At the more macro level, we’re all still commending one another for the unity that this crisis has brought both within Europe and in the trans-Atlantic community. But there are little cleavages emerging, between East European countries and West European countries, with the East European countries — the Baltics and Poland — saying, why are you guys so slow? Why aren’t you tougher on Russia? And countries like Germany were saying, look, if we cut off gas, it’s 400,000 lost German jobs.

On the trans-Atlantic side, we could be moving into a new period. I think as this progresses and as Europe bears more and more of the costs of this, with the United States looking to be more and more the beneficiary — because of the huge quantities of natural gas it will be selling to Europe — that we’re going to be tougher on Russia than the Europeans are going to be. And if there’s a negotiation, the United States will want to keep sanctions on longer than the Europeans are going to want to.

The European Commission recently released a proposal for Europe to cut its dependency on Russian gas by two-thirds by the end of this year. Is that plausible, do you think? When I saw those numbers I thought, first, two-thirds is an awful lot to cut, and second, that still leaves one-third, which is still plenty of leverage, especially at the end of the year heading right into winter.

BORDOFF: I think it’s a very ambitious goal. It will be hard to achieve. And if the Russian gas supply were cut off by the end of the year, I think that would be more economically painful than some recognize. You’d be talking about needing to make plans for how to ration energy. Governments would need to be having those conversations now — and they are.

The second thing I would say is that half of that two-thirds reduction is supposed to come from imports of liquid natural gas. And there’s not that much extra LNG you can sort of ramp up and put in the market. So if it’s coming into Europe, it’s not going somewhere else. That’s why China’s planning to increase coal production by 300 million tons, and coal prices are already at incredibly high levels. And Asia’s going to be using more coal, and emerging markets and developing economies are really struggling to make it through the hot summer, made worse, as your book reminded us, by climate change. Typically, they rely on cheap coal for that, but there is no cheap coal anymore, and that all feeds into the food crisis and all the rest. So these things are all kind of interlinked in really worrisome ways.

O’SULLIVAN: The International Energy Agency put out its own report back in March, a 10-point plan for how to reduce reliance on Russian gas. It indicates that Europe can get off of a bit more than half of the Russian imports of gas right now but there’s a certain segment it will be exceptionally hard to do.
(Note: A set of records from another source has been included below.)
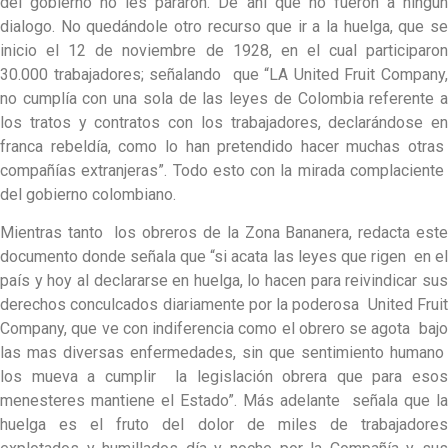
del gobierno no les pararon. De ahí que no fueron a ningún
dialogo. No quedándole otro recurso que ir a la huelga, que se
inicio el 12 de noviembre de 1928, en el cual participaron
30.000 trabajadores; señalando que “LA United Fruit Company,
no cumplía con una sola de las leyes de Colombia referente a
los tratos y contratos con los trabajadores, declarándose en
franca rebeldía, como lo han pretendido hacer muchas otras
compañías extranjeras”. Todo esto con la mirada complaciente
del gobierno colombiano.
Mientras tanto los obreros de la Zona Bananera, redacta este
documento donde señala que “si acata las leyes que rigen en el
país y hoy al declararse en huelga, lo hacen para reivindicar sus
derechos conculcados diariamente por la poderosa United Fruit
Company, que ve con indiferencia como el obrero se agota bajo
las mas diversas enfermedades, sin que sentimiento humano
los mueva a cumplir la legislación obrera que para esos
menesteres mantiene el Estado”. Más adelante señala que la
huelga es el fruto del dolor de miles de trabajadores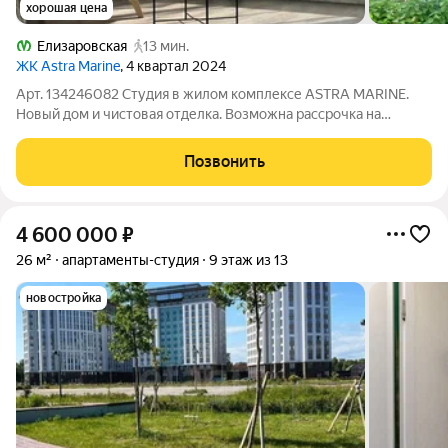
хорошая цена
Елизаровская
13 мин.
ЖК Astra Marine
, 4 квартал 2024
Арт. 134246082 Студия в жилом комплексе ASTRA MARINE.
Новый дом и чистовая отделка. Возможна рассрочка на
выгодных условиях. Новая студия 26,1 кв.м. в сданном доме.
Все что вы видите на фото, остается вам. Чистовая отделка от
Позвонить
застройщика. Готовый
4 600 000
₽
26 м²
апартаменты-студия
9 этаж из 13
новостройка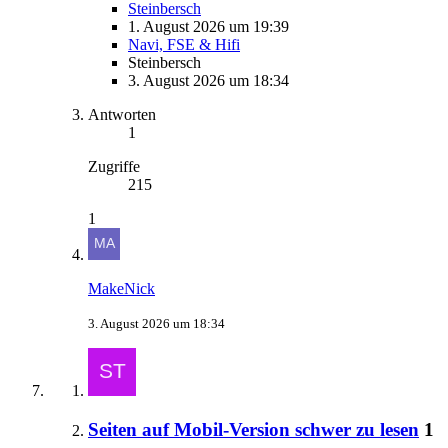
Steinbersch
1. August 2026 um 19:39
Navi, FSE & Hifi
Steinbersch
3. August 2026 um 18:34
Antworten
1
Zugriffe
215
1
MakeNick
3. August 2026 um 18:34
Seiten auf Mobil-Version schwer zu lesen
1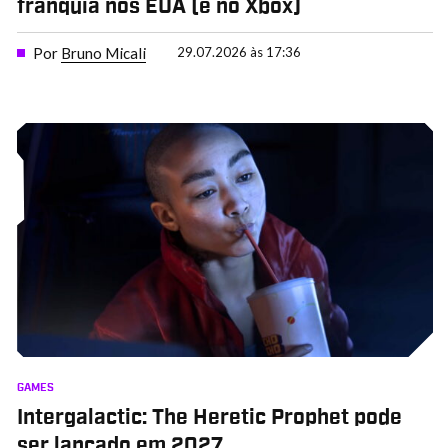
franquia nos EUA (e no Xbox)
Por
Bruno Micali
29.07.2026 às 17:36
GAMES
Intergalactic: The Heretic Prophet pode
ser lançado em 2027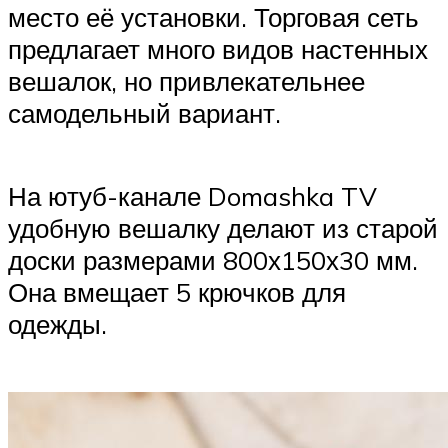
место её установки. Торговая сеть
предлагает много видов настенных
вешалок, но привлекательнее
самодельный вариант.
На ютуб-канале Domashka TV
удобную вешалку делают из старой
доски размерами 800х150х30 мм.
Она вмещает 5 крючков для
одежды.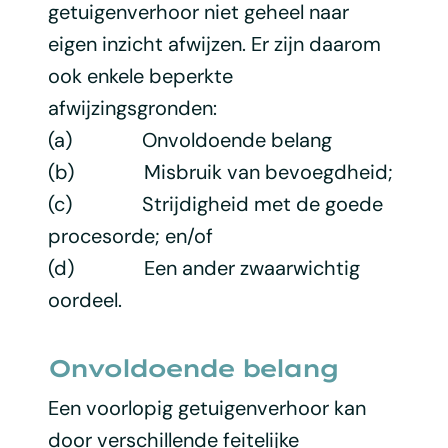
getuigenverhoor niet geheel naar
eigen inzicht afwijzen. Er zijn daarom
ook enkele beperkte
afwijzingsgronden:
(a) Onvoldoende belang
(b) Misbruik van bevoegdheid;
(c) Strijdigheid met de goede
procesorde; en/of
(d) Een ander zwaarwichtig
oordeel.
Onvoldoende belang
Een voorlopig getuigenverhoor kan
door verschillende feitelijke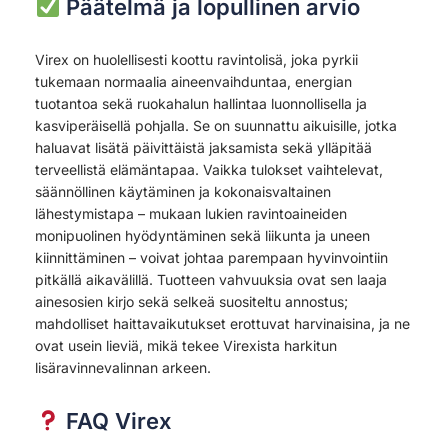
Päätelmä ja lopullinen arvio
Virex on huolellisesti koottu ravintolisä, joka pyrkii
tukemaan normaalia aineenvaihduntaa, energian
tuotantoa sekä ruokahalun hallintaa luonnollisella ja
kasviperäisellä pohjalla. Se on suunnattu aikuisille, jotka
haluavat lisätä päivittäistä jaksamista sekä ylläpitää
terveellistä elämäntapaa. Vaikka tulokset vaihtelevat,
säännöllinen käytäminen ja kokonaisvaltainen
lähestymistapa – mukaan lukien ravintoaineiden
monipuolinen hyödyntäminen sekä liikunta ja uneen
kiinnittäminen – voivat johtaa parempaan hyvinvointiin
pitkällä aikavälillä. Tuotteen vahvuuksia ovat sen laaja
ainesosien kirjo sekä selkeä suositeltu annostus;
mahdolliset haittavaikutukset erottuvat harvinaisina, ja ne
ovat usein lieviä, mikä tekee Virexista harkitun
lisäravinnevalinnan arkeen.
FAQ Virex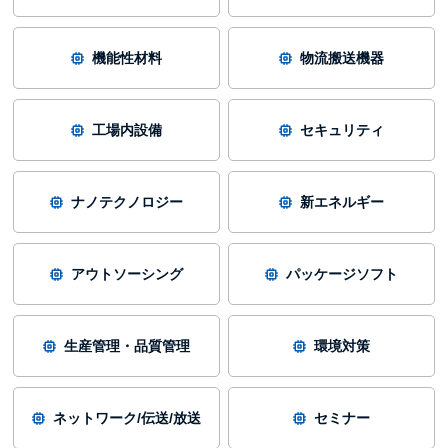
機能性材料
物流搬送機器
工場内設備
セキュリティ
ナノテクノロジー
新エネルギー
アウトソーシング
パッケージソフト
生産管理・品質管理
環境対策
ネットワーク/伝送/放送
セミナー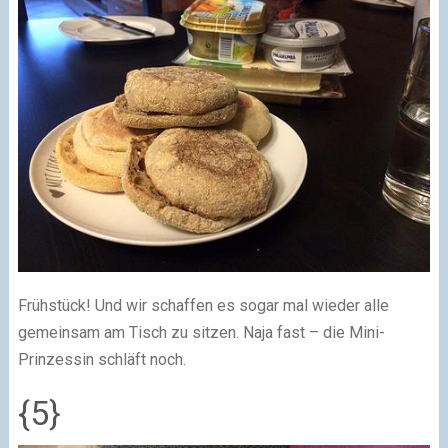
Frühstück! Und wir schaffen es sogar mal wieder alle
gemeinsam am Tisch zu sitzen. Naja fast – die Mini-
Prinzessin schläft noch.
{5}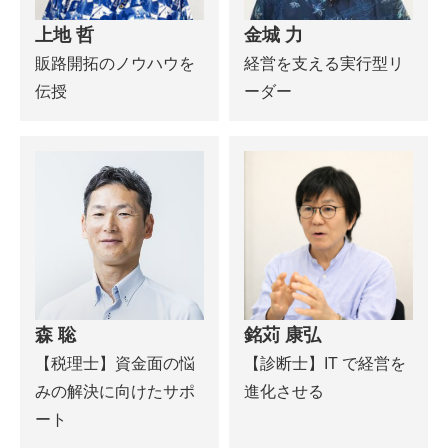
上地 哲
金城 力
販路開拓のノウハウを
経営を支える実行型リ
伝授
ーダー
森 聡
銘苅 康弘
【税理士】資金面の悩
【診断士】IT で経営を
みの解決に向けたサポ
進化させる
ート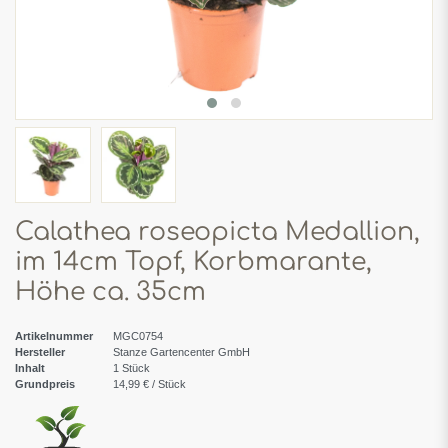
Calathea roseopicta Medallion,
im 14cm Topf, Korbmarante,
Höhe ca. 35cm
Artikelnummer
MGC0754
Hersteller
Stanze Gartencenter GmbH
Inhalt
1
Stück
Grundpreis
14,99 € / Stück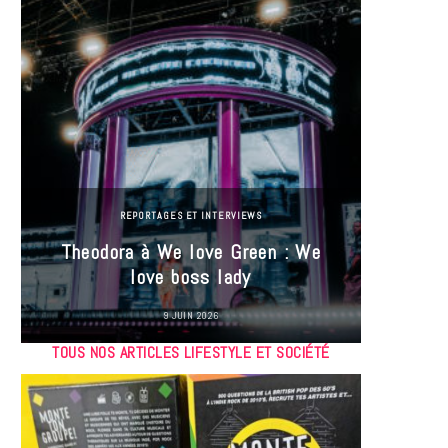
REPORTAGES ET INTERVIEWS
Theodora à We love Green : We
Hayle
love boss lady
Gree
9 JUIN 2026
TOUS NOS ARTICLES LIFESTYLE ET SOCIÉTÉ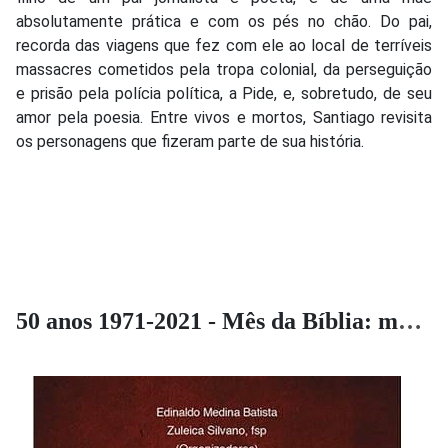
absolutamente prática e com os pés no chão. Do pai,
recorda das viagens que fez com ele ao local de terríveis
massacres cometidos pela tropa colonial, da perseguição
e prisão pela polícia política, a Pide, e, sobretudo, de seu
amor pela poesia. Entre vivos e mortos, Santiago revisita
os personagens que fizeram parte de sua história.
50 anos 1971-2021 - Mês da Bíblia: memórias, desafios e perspectivas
And then there’s the question of how clean or green doing that would be.

O’SULLIVAN: According to the I.E.A., roughly half of what Europe might do in the short term is actually consistent with its climate goals — these are things Europe wants to do already, and the war is just hastening the process. And then the rest of what can be done immediately is actually contrary to its climate goals — like a lot of bringing in new coal.